The vehicles of the Bombardier Regina family have been operating successfully since January 2001.With a total of 165 cars sold to date, the Regina is one of the most successful rail vehicles on Sweden’s regional and intercity services. The Regina is deployed primarily on regional, interregional and intercity services. The interior design and thus the comfort level of the vehicles can be varied to meet specific operational requirements.All cars are provided with two wide doors on each side, with one car per vehicle equipped with an entrance point at platform level.All existing Regina trains are also provided with an onboard lift that considerably simplifies access to the passenger areas for wheelchair passengers and people with bicycles or children’s prams. The two-car version for regional services, with a 2+3 seating arrangement, has space for up to 180 passengers and is used for journey times of between 30 minutes and one hour. The intercity version, in view of the long journey times, has a very high comfort level. In the three-car version, it can seat 240 passengers and has a 2+2 seating arrangement in 1st class compartments. The most recent additions to the Regina family are the Regina RC (Regional Commuter), the Regina UIC 250 and the version for China, Concept 2008.While the Regina RC has been designed for rapid transit services with short journey times and many stops, the Regina UIC 250 has been developed for speeds of up to 250 km/h. Initial testing of the Regina UIC 250 is currently being carried out in Sweden. The eight-car Regina ‘Concept 2008’ is tailor-made for the requirements of the Chinese market with regard to the interior and exterior design, and is scheduled for delivery between 2006 and 2008. The 40 trains are then to be deployed taking the athletes and visitors quickly and safely6 to their destinations at the 2008 Olympic Games in China. In this version, the vehicles are designed for speeds of up to 200km/h and provide additional seating capacity of up to 25% in the 2nd class compartments.

A train for everyone

Colour contrasting doors and steps leading to the passenger areas, high-contrast passenger information displays and Braille lettering in the toilets are design to make the travelling easier for visually impaired passengers. The Regina’s interior designers have taken allergy aspects into consideration. The use of special upholstery materials minimises the risk of allergies.

Travel comfort

The level of comfort for passengers was and still is one of the most important factors during the development of the Regina family. Clean trains and a pleasant temperature are prerequisites for a high level of passenger comfort.All Regina cars are fully air-conditioned and the wide carbodies convey a sense of spaciousness and well-being. The Regina’s seating arrangement can be modified to meet specific operational requirements. To increase the passenger comfort, some areas are equipped with carpets for enhanced isolation and a high ambience. Spacious luggage racks under the ceiling and a very low noise level inside the cars emphasise the Regina’s high comfort level.
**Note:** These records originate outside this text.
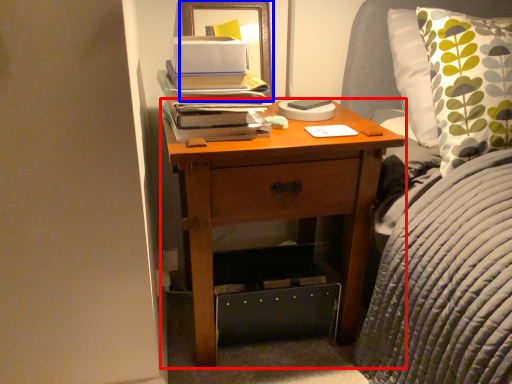 Question: Which object appears farthest to the camera in this image, nightstand (highlighted by a red box) or picture frame (highlighted by a blue box)?

Choices:
 (A) nightstand
 (B) picture frame

Answer: (B) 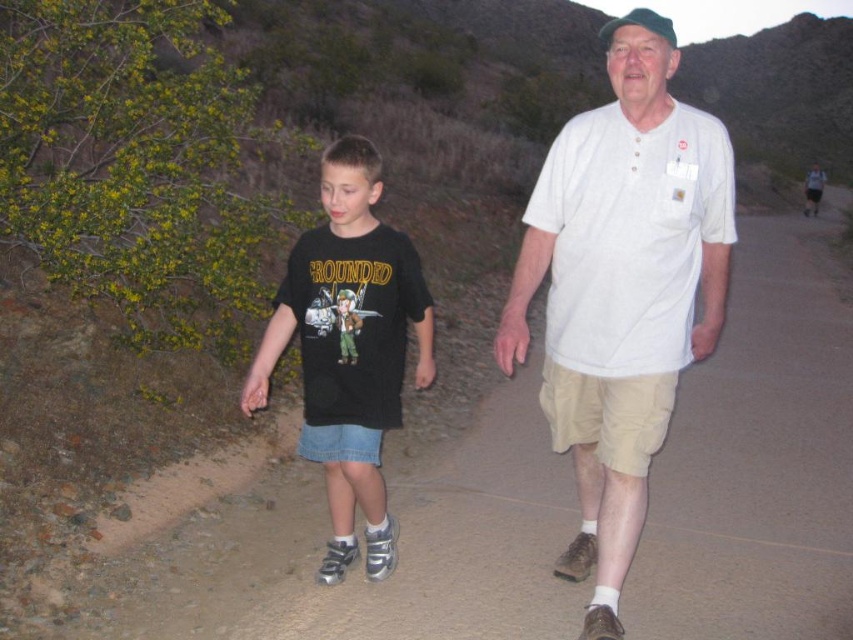 Question: Is white cotton shirt at center thinner than black cotton t-shirt at center?

Choices:
 (A) no
 (B) yes

Answer: (A)

Question: Which point is farther to the camera?

Choices:
 (A) (370, 358)
 (B) (576, 406)

Answer: (A)

Question: Is white cotton shirt at center bigger than black cotton t-shirt at center?

Choices:
 (A) yes
 (B) no

Answer: (A)

Question: Among these points, which one is farthest from the camera?

Choices:
 (A) (695, 326)
 (B) (376, 301)

Answer: (B)

Question: Which of the following is the farthest from the observer?

Choices:
 (A) (299, 252)
 (B) (665, 118)

Answer: (A)

Question: Does white cotton shirt at center have a lesser width compared to black cotton t-shirt at center?

Choices:
 (A) yes
 (B) no

Answer: (B) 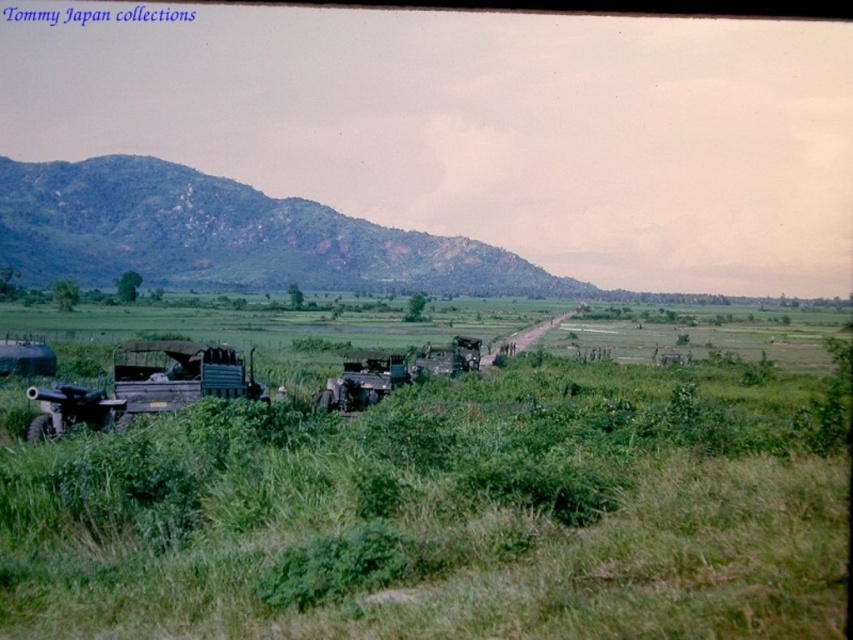 What is the coordinate of the green textured hillside at upper left?

The green textured hillside at upper left is located at coordinate point (230,236).

You are a soldier navigating through the rural landscape shown. You need to move from point A to point B. Point A is at coordinates point (x=169, y=205) and point B is at point (x=59, y=404). Which point is closer to the military trucks parked in the foreground?

Point (x=59, y=404) is closer to the military trucks parked in the foreground since it is in front of point (x=169, y=205) according to the spatial relationship provided.

You are a soldier positioned at the edge of the grassy area in front of the two military trucks. You need to reach the green textured hillside at upper left for a reconnaissance mission. What is the approximate distance you need to cover to reach it?

The green textured hillside at upper left is approximately 94.56 meters away from your current position. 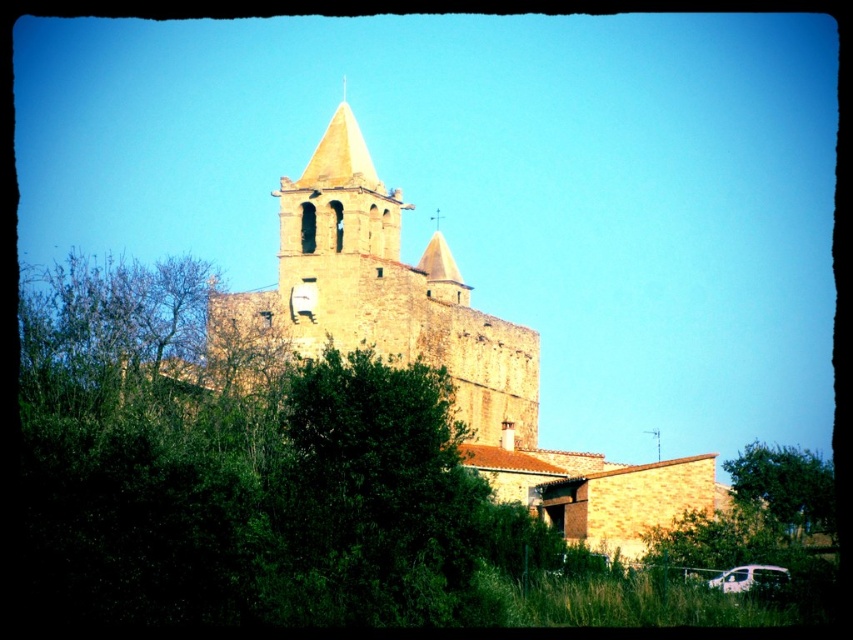 Consider the image. Can you confirm if stone church at center is positioned to the right of white matte van at lower right?

Incorrect, stone church at center is not on the right side of white matte van at lower right.

Between point (372, 298) and point (735, 588), which one is positioned in front?

Point (735, 588) is in front.

The image size is (853, 640). What do you see at coordinates (380, 291) in the screenshot?
I see `stone church at center` at bounding box center [380, 291].

Find the location of a particular element. Image resolution: width=853 pixels, height=640 pixels. stone church at center is located at coordinates (380, 291).

Which is below, brown stone church at center or green leafy tree at lower right?

green leafy tree at lower right is below.

Is brown stone church at center below green leafy tree at lower right?

Incorrect, brown stone church at center is not positioned below green leafy tree at lower right.

What are the coordinates of `brown stone church at center` in the screenshot? It's located at (442, 349).

Describe the element at coordinates (442, 349) in the screenshot. The width and height of the screenshot is (853, 640). I see `brown stone church at center` at that location.

Does point (218, 348) come in front of point (271, 332)?

No, (218, 348) is behind (271, 332).

This screenshot has height=640, width=853. What are the coordinates of `brown stone church at center` in the screenshot? It's located at (442, 349). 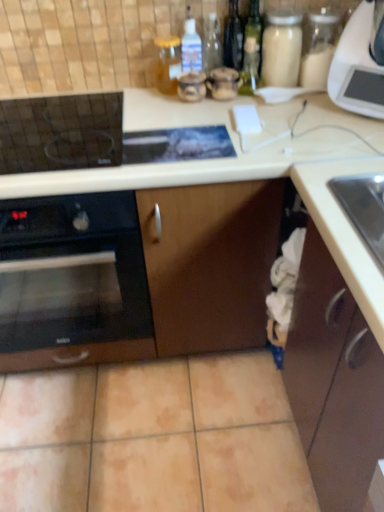 This screenshot has width=384, height=512. I want to click on free space on the front side of white plastic microwave at upper right, so [x=349, y=131]. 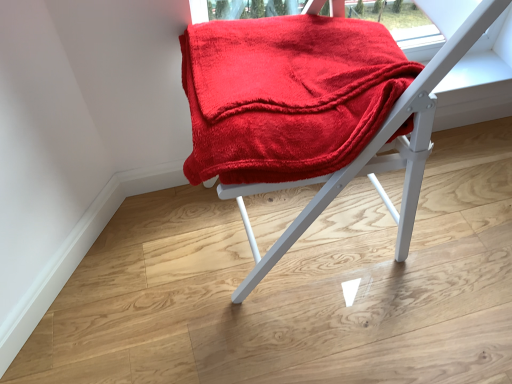 Where is `free space to the left of fuzzy red blanket at center`? Image resolution: width=512 pixels, height=384 pixels. free space to the left of fuzzy red blanket at center is located at coordinates (137, 270). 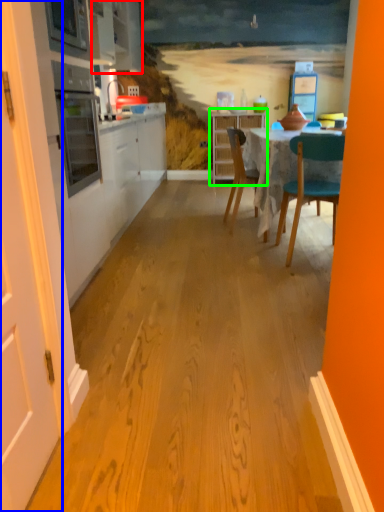 Question: Which object is the closest to the cabinetry (highlighted by a red box)? Choose among these: door (highlighted by a blue box) or cabinetry (highlighted by a green box).

Choices:
 (A) door
 (B) cabinetry

Answer: (B) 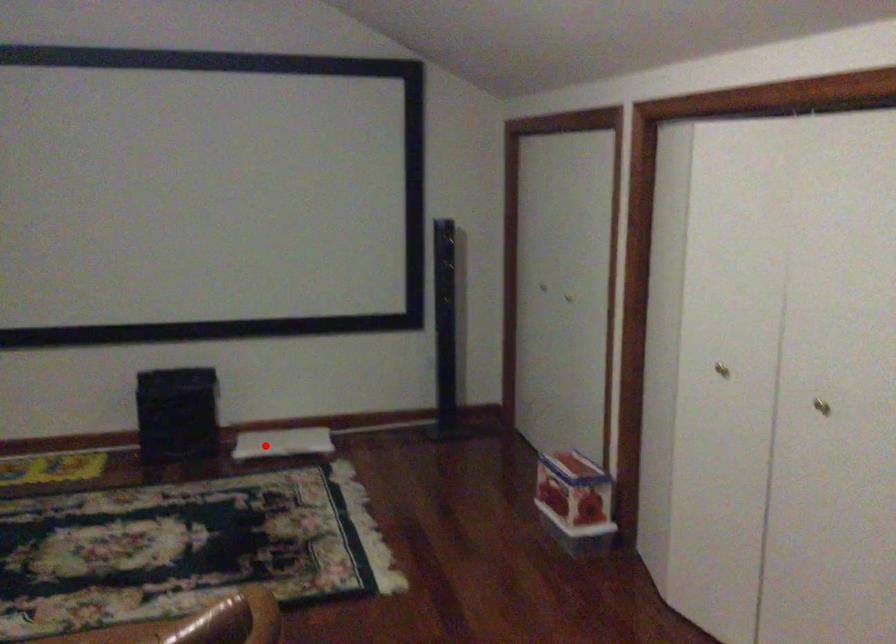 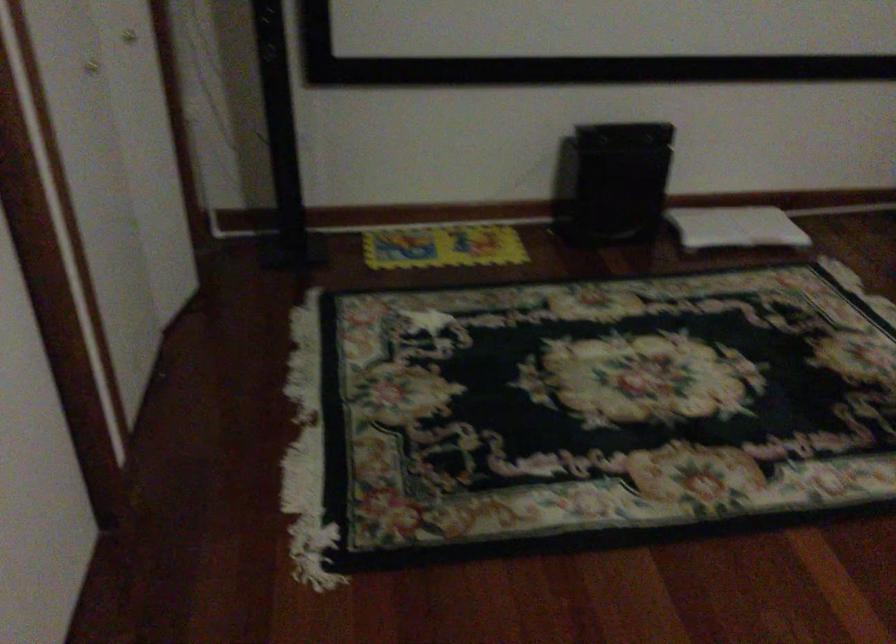 The point at the highlighted location is marked in the first image. Where is the corresponding point in the second image?

(735, 227) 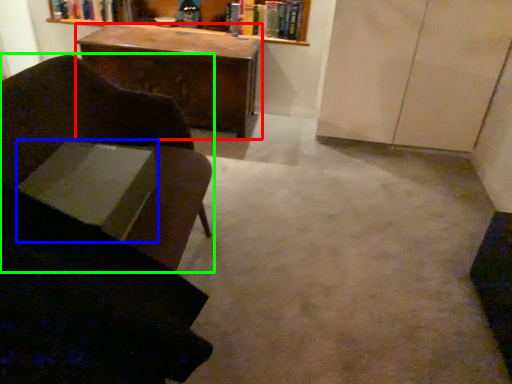 Question: Based on their relative distances, which object is nearer to desk (highlighted by a red box)? Choose from book (highlighted by a blue box) and chair (highlighted by a green box).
In the intercity and interregional versions, all the seats are provided with reading lamps and superior quality material is used in the interior of the 1st class compartments. The Regina’s acceleration from start, due to the excellent propulsion system and the large number of powered axles is very high at 0.8 m/s2. Combined with the short stopping distance, this ultimately leads to an overall reduction in journey times.A bright, fresh and attractive interior provides a pleasant atmosphere in the passenger areas.

Maintenance

The trains of the Regina – family are designed with good economy in mind and low Life Cycle Costs (LCC) throughout their lifetime. Graffiti-resistant surfaces that are easy to clean and litter bins at the seats and in the entrance areas make the Regina a train that is easily kept clean. The modular concept of construction makes adaptations to new and operator specific needs possible. The maintenance of the trains is easy and fast, which results in high availability. The costs for maintenance can also be reduced through the use of interchangeable and modular components.

The Regina family has proven to be a great success and has directly contributed to improved operator efficiency and increased passenger numbers.